OTD in early British television: 25 February 1932

25th February 2025

John Wyver writes: Today is the 93rd anniversary of the earliest Shakespeare performance on British television that I can identify. In the morning of Thursday 25 February 1932, producer Harold Bradly in the Baird studio in Covent Garden’s Long Acre, marshalled Colleen Clifford and Willard Stoker to play two ‘proposal’ scenes, one modern, by a writer called Jerome Leslie, and one ‘ancient’, from Shakespeare’s Henry V.

Although the Programme-as-Broadcast record offers no further details, the scene must be act 5 scene 2, in which the young king, victor against the French at Agincourt, woos the Valois princess Katherine. Shakespeare has a great deal of fun with franglais and one or two suggestively sexual jokes, although it is unlikely that the broadcast stressed the latter.

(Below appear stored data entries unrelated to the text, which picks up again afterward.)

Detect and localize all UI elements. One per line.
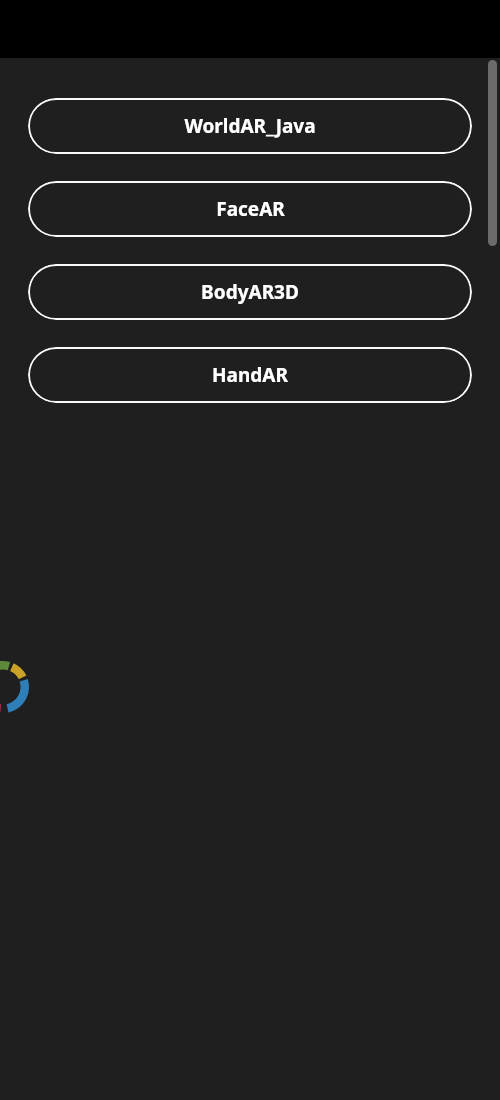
other: Scroll position — [488, 60, 497, 246]
button[interactable]: BodyAR3D — [28, 264, 472, 320]
button[interactable]: FaceAR — [28, 181, 472, 237]
button[interactable]: WorldAR_Java — [28, 98, 472, 154]
staticText: WorldAR_Java — [184, 113, 316, 139]
button[interactable]: HandAR — [28, 347, 472, 403]
staticText: BodyAR3D — [201, 279, 299, 305]
staticText: HandAR — [212, 362, 288, 388]
staticText: FaceAR — [216, 196, 285, 222]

King Henry is nothing if not persuasive:

A good leg will fall; a straight back will stoop; a black beard will turn white; a curled pate will grow bald; a fair face will wither; a full eye will wax hollow: but a good heart, Kate, is the sun and the moon; or, rather, the sun, and not the moon; for it shines bright and never changes, but keeps his course truly. If thou would have such a one, take me; and take me, take a soldier; take a soldier, take a king. And what sayest thou then to my love? speak, my fair, and fairly, I pray thee.

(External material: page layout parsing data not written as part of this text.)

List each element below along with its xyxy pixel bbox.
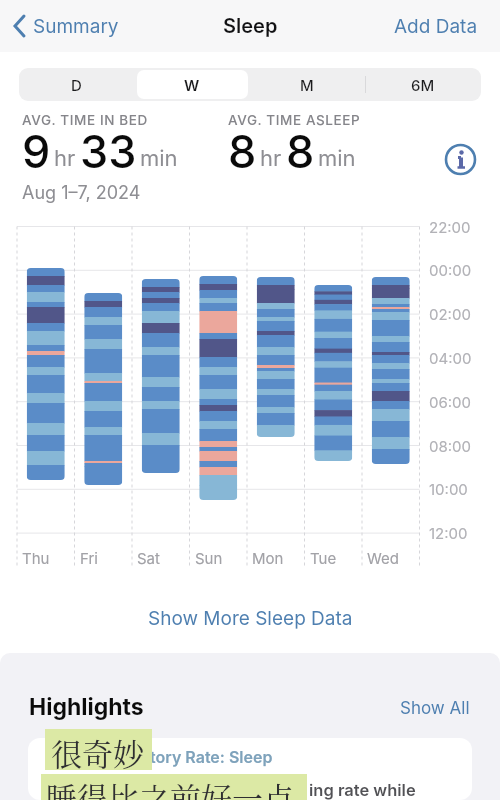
- staticText: Fri: [80, 549, 98, 567]
- staticText: 33: [80, 124, 137, 178]
- button[interactable]: Respiratory Rate: Sleep: [28, 738, 472, 800]
- staticText: min: [140, 145, 178, 172]
- staticText: Highlights: [29, 693, 144, 721]
- staticText: 8: [286, 124, 315, 178]
- staticText: Sun: [195, 549, 223, 567]
- staticText: 08:00: [429, 437, 471, 455]
- staticText: 10:00: [429, 480, 468, 498]
- button[interactable]: 6M: [365, 68, 481, 101]
- staticText: 02:00: [429, 305, 471, 323]
- staticText: W: [184, 76, 200, 94]
- staticText: M: [300, 76, 314, 94]
- staticText: hr: [260, 145, 282, 172]
- staticText: 6M: [411, 76, 435, 94]
- staticText: Show More Sleep Data: [148, 607, 353, 630]
- staticText: Sat: [137, 549, 160, 567]
- button[interactable]: Show All: [400, 698, 470, 719]
- button[interactable]: M: [249, 68, 365, 101]
- staticText: Sleep: [223, 14, 278, 38]
- staticText: ing rate while: [309, 780, 416, 800]
- staticText: 8: [228, 124, 257, 178]
- staticText: AVG. TIME IN BED: [22, 112, 148, 128]
- staticText: 06:00: [429, 393, 472, 411]
- staticText: Respiratory Rate: Sleep: [92, 747, 273, 766]
- button[interactable]: Show More Sleep Data: [148, 607, 353, 630]
- button[interactable]: Summary: [12, 14, 119, 38]
- staticText: 很奇妙: [51, 730, 144, 775]
- staticText: Tue: [310, 549, 337, 567]
- staticText: Wed: [367, 549, 399, 567]
- button[interactable]: D: [19, 68, 134, 101]
- staticText: min: [318, 145, 356, 172]
- staticText: 9: [22, 124, 51, 178]
- staticText: Mon: [252, 549, 284, 567]
- button[interactable]: Add Data: [394, 15, 478, 38]
- staticText: AVG. TIME ASLEEP: [228, 112, 361, 128]
- staticText: 22:00: [429, 218, 471, 236]
- staticText: 睡得比之前好一点: [46, 774, 294, 800]
- staticText: Thu: [22, 549, 50, 567]
- staticText: Aug 1–7, 2024: [22, 182, 141, 204]
- staticText: Show All: [400, 698, 470, 719]
- staticText: 00:00: [429, 261, 472, 279]
- staticText: 04:00: [429, 349, 472, 367]
- button[interactable]: W: [134, 68, 249, 101]
- staticText: Summary: [33, 15, 119, 38]
- button[interactable]: [444, 143, 477, 176]
- staticText: 12:00: [429, 524, 468, 542]
- staticText: hr: [54, 145, 76, 172]
- staticText: D: [71, 76, 82, 94]
- staticText: Add Data: [394, 15, 478, 38]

We know nothing of how Colleen Clifford and Willard Stoker played the scene – there are no reviews that I can find and no photographs – but that a fragment of Shakespeare was done this early is striking in itself. Both actors had remarkably varied careers, and it’s worth following the links to leqrn more about them.

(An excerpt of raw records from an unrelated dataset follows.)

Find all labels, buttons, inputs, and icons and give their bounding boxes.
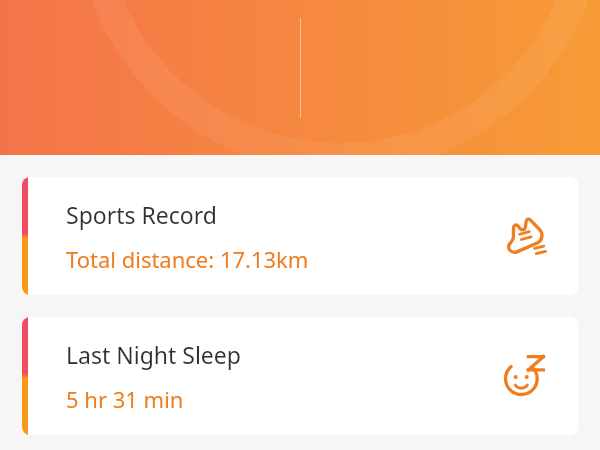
staticText: Total distance: 17.13km <box>66 244 309 274</box>
staticText: Sports Record <box>66 199 217 230</box>
button[interactable]: Sports Record <box>22 177 578 295</box>
staticText: 5 hr 31 min <box>66 384 184 414</box>
staticText: Last Night Sleep <box>66 339 241 370</box>
other: Sleep record <box>500 352 548 400</box>
button[interactable]: Last Night Sleep <box>22 317 578 435</box>
other: Sports record <box>500 212 548 260</box>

And as for how it can be done, here’s Robert Hardy and Judi Dench giving part of the scene, gloriously, from the 1960 adaptation in the BBC’s The Age of Kings series:

Comments

  1. Ian Christie says:

    Yep, doing Shakespeare always does it for the Brits. Cf Beerbohn Tree in King John for Bioscope, Will Barker’s 1910 stunt film – all copies burned after six weeks, etc. But there must be more of the Bard from Ally Pally?

  2. John Wyver says:

    Yes, more Shakespeare from AP certainly, although perhaps not quite as much as might be expected.

    A series of Scenes from… starting in 1937; an hour-long Othello that year too; Dallas Bower’s 1938 modern-dress production of Julius Caesar set in a mid-European fascist state; The Tempest, also mounted by Bower the following year; and a live OB of Twelfth Night from the West End.

    Might I recommend Wyver (2016), ‘An Intimate and Intermedial Form: Early Television Shakespeare from the BBC, 1937-39’, in: Shakespeare Survey 69: Shakespeare and Rome, Cambridge University Press. pp. 347-360.